___ Records for this exercise ___

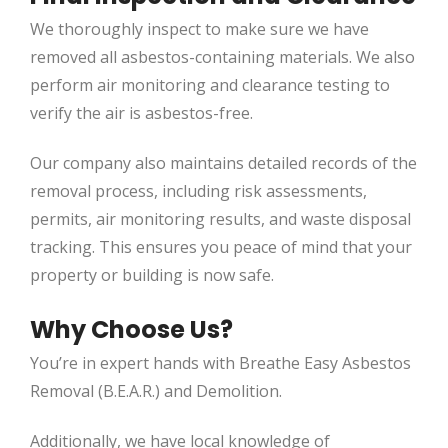
We thoroughly inspect to make sure we have
removed all asbestos-containing materials. We also
perform air monitoring and clearance testing to
verify the air is asbestos-free.
Our company also maintains detailed records of the
removal process, including risk assessments,
permits, air monitoring results, and waste disposal
tracking. This ensures you peace of mind that your
property or building is now safe.
Why Choose Us?
You’re in expert hands with Breathe Easy Asbestos
Removal (B.E.A.R.) and Demolition.
Additionally, we have local knowledge of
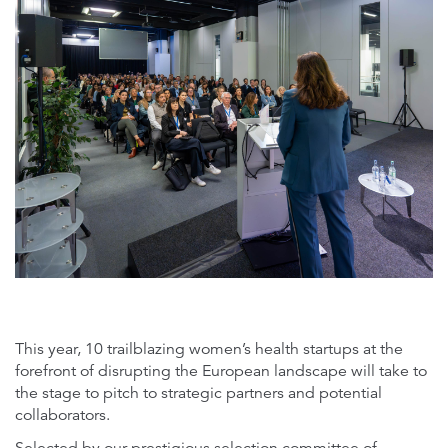
microsoftteams-image_1.png
This year, 10 trailblazing women’s health startups at the
forefront of disrupting the European landscape will take to
the stage to pitch to strategic partners and potential
collaborators.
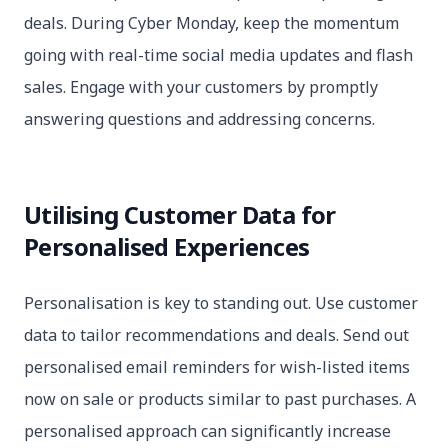
deals. During Cyber Monday, keep the momentum
going with real-time social media updates and flash
sales. Engage with your customers by promptly
answering questions and addressing concerns.
Utilising Customer Data for
Personalised Experiences
Personalisation is key to standing out. Use customer
data to tailor recommendations and deals. Send out
personalised email reminders for wish-listed items
now on sale or products similar to past purchases. A
personalised approach can significantly increase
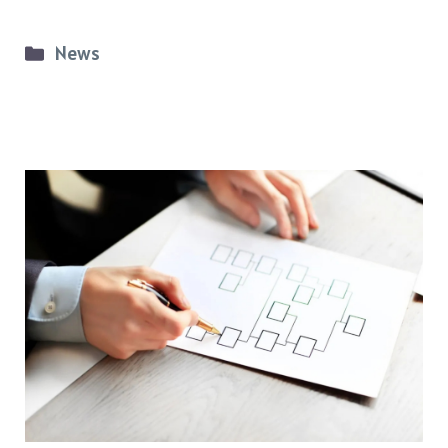
Categories
News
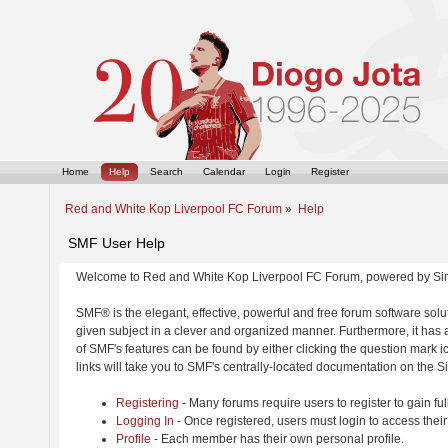
Home
Help
Search
Calendar
Login
Register
Red and White Kop Liverpool FC Forum
»
Help
SMF User Help
Welcome to Red and White Kop Liverpool FC Forum, powered by Si
SMF® is the elegant, effective, powerful and free forum software solut
given subject in a clever and organized manner. Furthermore, it has
of SMF's features can be found by either clicking the question mark ic
links will take you to SMF's centrally-located documentation on the Si
Registering
- Many forums require users to register to gain ful
Logging In
- Once registered, users must login to access their
Profile
- Each member has their own personal profile.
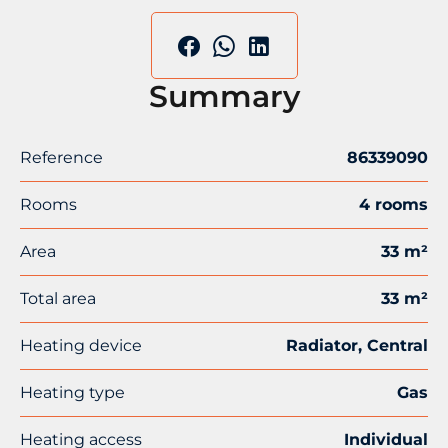
Summary
Reference
86339090
Rooms
4 rooms
Area
33 m²
Total area
33 m²
Heating device
Radiator, Central
Heating type
Gas
Heating access
Individual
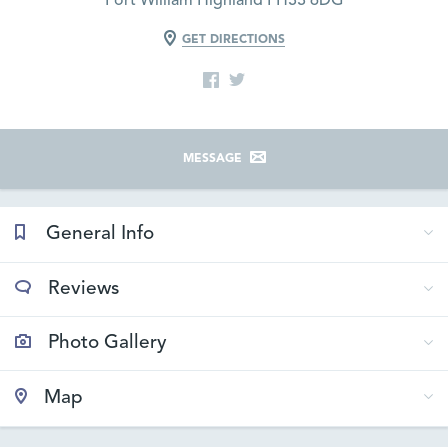
Fort William Highland PH33 6DG
GET DIRECTIONS
MESSAGE
General Info
Reviews
Photo Gallery
Map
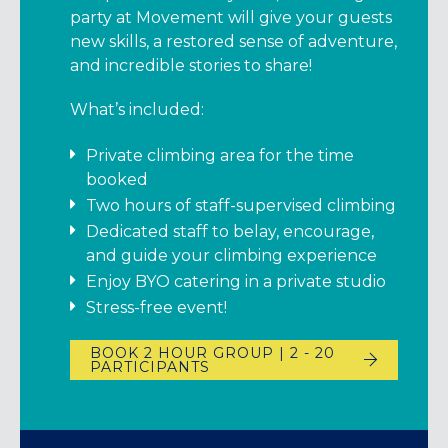
party at Movement will give your guests
new skills, a restored sense of adventure,
and incredible stories to share!
What’s included:
Private climbing area for the time
booked
Two hours of staff-supervised climbing
Dedicated staff to belay, encourage,
and guide your climbing experience
Enjoy BYO catering in a private studio
Stress-free event!
BOOK 2 HOUR GROUP | 2 - 20
PARTICIPANTS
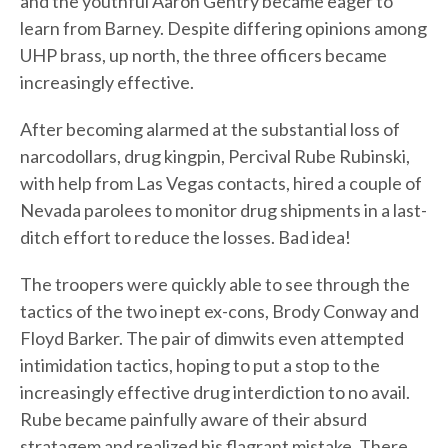
and the youthful Aaron Gentry became eager to
learn from Barney. Despite differing opinions among
UHP brass, up north, the three officers became
increasingly effective.
After becoming alarmed at the substantial loss of
narcodollars, drug kingpin, Percival Rube Rubinski,
with help from Las Vegas contacts, hired a couple of
Nevada parolees to monitor drug shipments in a last-
ditch effort to reduce the losses. Bad idea!
The troopers were quickly able to see through the
tactics of the two inept ex-cons, Brody Conway and
Floyd Barker. The pair of dimwits even attempted
intimidation tactics, hoping to put a stop to the
increasingly effective drug interdiction to no avail.
Rube became painfully aware of their absurd
stratagem and realized his flagrant mistake. There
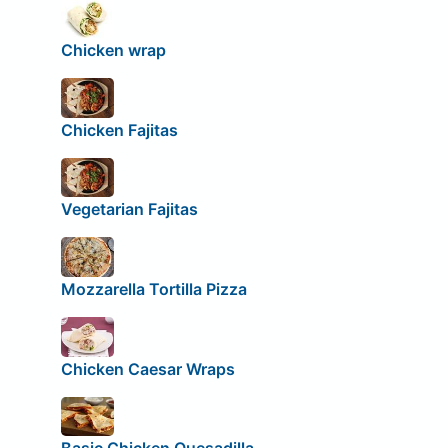
Chicken wrap
Chicken Fajitas
Vegetarian Fajitas
Mozzarella Tortilla Pizza
Chicken Caesar Wraps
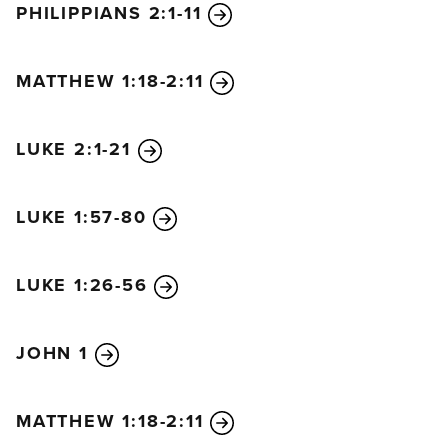
PHILIPPIANS 2:1-11
bow,
in heaven and on earth and under the earth,
11
and every tongue declare that Jesus Christ is
MATTHEW 1:18-2:11
Lord,
to the glory of God the Father.
LUKE 2:1-21
LUKE 1:57-80
LUKE 1:26-56
JOHN 1
MATTHEW 1:18-2:11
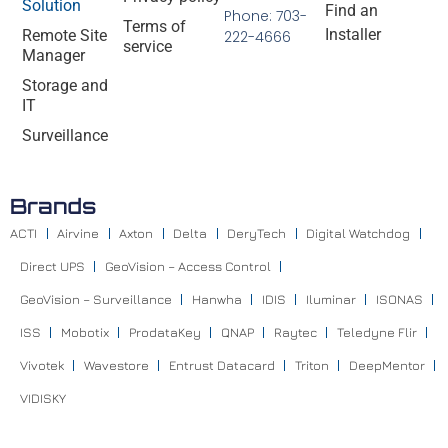
Solution
Find an
Phone: 703-
Terms of
Installer
Remote Site
222-4666
service
Manager
Storage and
IT
Surveillance
Brands
ACTI
Airvine
Axton
Delta
DeryTech
Digital Watchdog
Direct UPS
GeoVision – Access Control
GeoVision – Surveillance
Hanwha
IDIS
Iluminar
ISONAS
ISS
Mobotix
ProdataKey
QNAP
Raytec
Teledyne Flir
Vivotek
Wavestore
Entrust Datacard
Triton
DeepMentor
VIDISKY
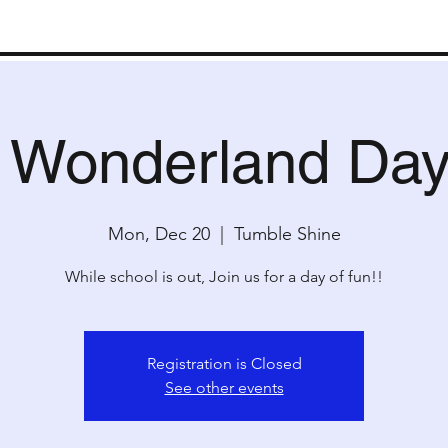
ms
Kids Camp
Special Events
Partie
r Wonderland Da
Mon, Dec 20
  |  
Tumble Shine
While school is out, Join us for a day of fun!!
Registration is Closed
See other events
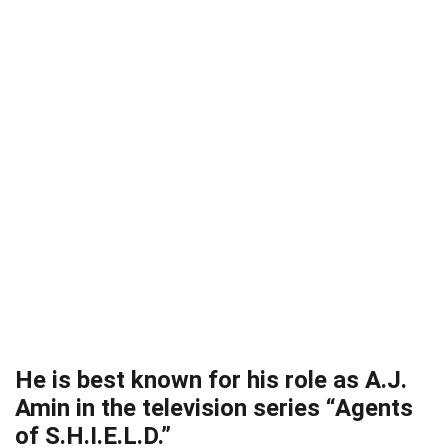
He is best known for his role as A.J.
Amin in the television series “Agents
of S.H.I.E.L.D.”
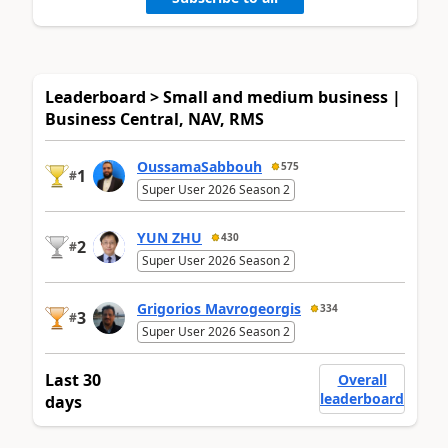
Leaderboard > Small and medium business |
Business Central, NAV, RMS
OussamaSabbouh
575
1
#
Super User 2026 Season 2
YUN ZHU
430
2
#
Super User 2026 Season 2
Grigorios Mavrogeorgis
334
3
#
Super User 2026 Season 2
Last 30
Overall
leaderboard
days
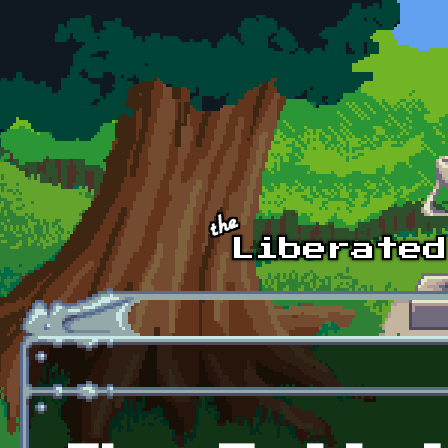
Skip to main content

___

Problem statement: Only the text of the entries above, transcribed exactly, should be given; leave out pictures.

Solved exercise:
We thoroughly inspect to make sure we have
removed all asbestos-containing materials. We also
perform air monitoring and clearance testing to
verify the air is asbestos-free.
Our company also maintains detailed records of the
removal process, including risk assessments,
permits, air monitoring results, and waste disposal
tracking. This ensures you peace of mind that your
property or building is now safe.
Why Choose Us?
You’re in expert hands with Breathe Easy Asbestos
Removal (B.E.A.R.) and Demolition.
Additionally, we have local knowledge of
microsoftteams-image_1.png
This year, 10 trailblazing women’s health startups at the
forefront of disrupting the European landscape will take to
the stage to pitch to strategic partners and potential
collaborators.
deals. During Cyber Monday, keep the momentum
going with real-time social media updates and flash
sales. Engage with your customers by promptly
answering questions and addressing concerns.
Utilising Customer Data for
Personalised Experiences
Personalisation is key to standing out. Use customer
data to tailor recommendations and deals. Send out
personalised email reminders for wish-listed items
now on sale or products similar to past purchases. A
personalised approach can significantly increase
Categories
News
Home
Help
Search
Calendar
Login
Register
Red and White Kop Liverpool FC Forum
»
Help
SMF User Help
Welcome to Red and White Kop Liverpool FC Forum, powered by Si
SMF® is the elegant, effective, powerful and free forum software solut
given subject in a clever and organized manner. Furthermore, it has
of SMF's features can be found by either clicking the question mark ic
links will take you to SMF's centrally-located documentation on the Si
Registering
- Many forums require users to register to gain ful
Logging In
- Once registered, users must login to access their
Profile
- Each member has their own personal profile.
Summary
Reference
86339090
Rooms
4 rooms
Area
33 m²
Total area
33 m²
Heating device
Radiator, Central
Heating type
Gas
Heating access
Individual
Fort William Highland PH33 6DG
GET DIRECTIONS
MESSAGE
General Info
Reviews
Photo Gallery
Map
party at Movement will give your guests
new skills, a restored sense of adventure,
and incredible stories to share!
What’s included:
Private climbing area for the time
booked
Two hours of staff-supervised climbing
Dedicated staff to belay, encourage,
and guide your climbing experience
Enjoy BYO catering in a private studio
Stress-free event!
BOOK 2 HOUR GROUP | 2 - 20
PARTICIPANTS
and the youthful Aaron Gentry became eager to
learn from Barney. Despite differing opinions among
UHP brass, up north, the three officers became
increasingly effective.
After becoming alarmed at the substantial loss of
narcodollars, drug kingpin, Percival Rube Rubinski,
with help from Las Vegas contacts, hired a couple of
Nevada parolees to monitor drug shipments in a last-
ditch effort to reduce the losses. Bad idea!
The troopers were quickly able to see through the
tactics of the two inept ex-cons, Brody Conway and
Floyd Barker. The pair of dimwits even attempted
intimidation tactics, hoping to put a stop to the
increasingly effective drug interdiction to no avail.
Rube became painfully aware of their absurd
stratagem and realized his flagrant mistake. There
Chicken wrap
Chicken Fajitas
Vegetarian Fajitas
Mozzarella Tortilla Pizza
Chicken Caesar Wraps
PHILIPPIANS 2:1-11
bow,
in heaven and on earth and under the earth,
11
and every tongue declare that Jesus Christ is
MATTHEW 1:18-2:11
Lord,
to the glory of God the Father.
LUKE 2:1-21
LUKE 1:57-80
LUKE 1:26-56
JOHN 1
MATTHEW 1:18-2:11
Solution
Find an
Phone: 703-
Terms of
Installer
Remote Site
222-4666
service
Manager
Storage and
IT
Surveillance
Brands
ACTI
Airvine
Axton
Delta
DeryTech
Digital Watchdog
Direct UPS
GeoVision – Access Control
GeoVision – Surveillance
Hanwha
IDIS
Iluminar
ISONAS
ISS
Mobotix
ProdataKey
QNAP
Raytec
Teledyne Flir
Vivotek
Wavestore
Entrust Datacard
Triton
DeepMentor
VIDISKY
ms
Kids Camp
Special Events
Partie
r Wonderland Da
Mon, Dec 20
  |  
Tumble Shine
While school is out, Join us for a day of fun!!
Registration is Closed
See other events
He is best known for his role as A.J.
Amin in the television series “Agents
of S.H.I.E.L.D.”
Leaderboard > Small and medium business |
Business Central, NAV, RMS
OussamaSabbouh
575
1
#
Super User 2026 Season 2
YUN ZHU
430
2
#
Super User 2026 Season 2
Grigorios Mavrogeorgis
334
3
#
Super User 2026 Season 2
Last 30
Overall
leaderboard
days
Skip to main content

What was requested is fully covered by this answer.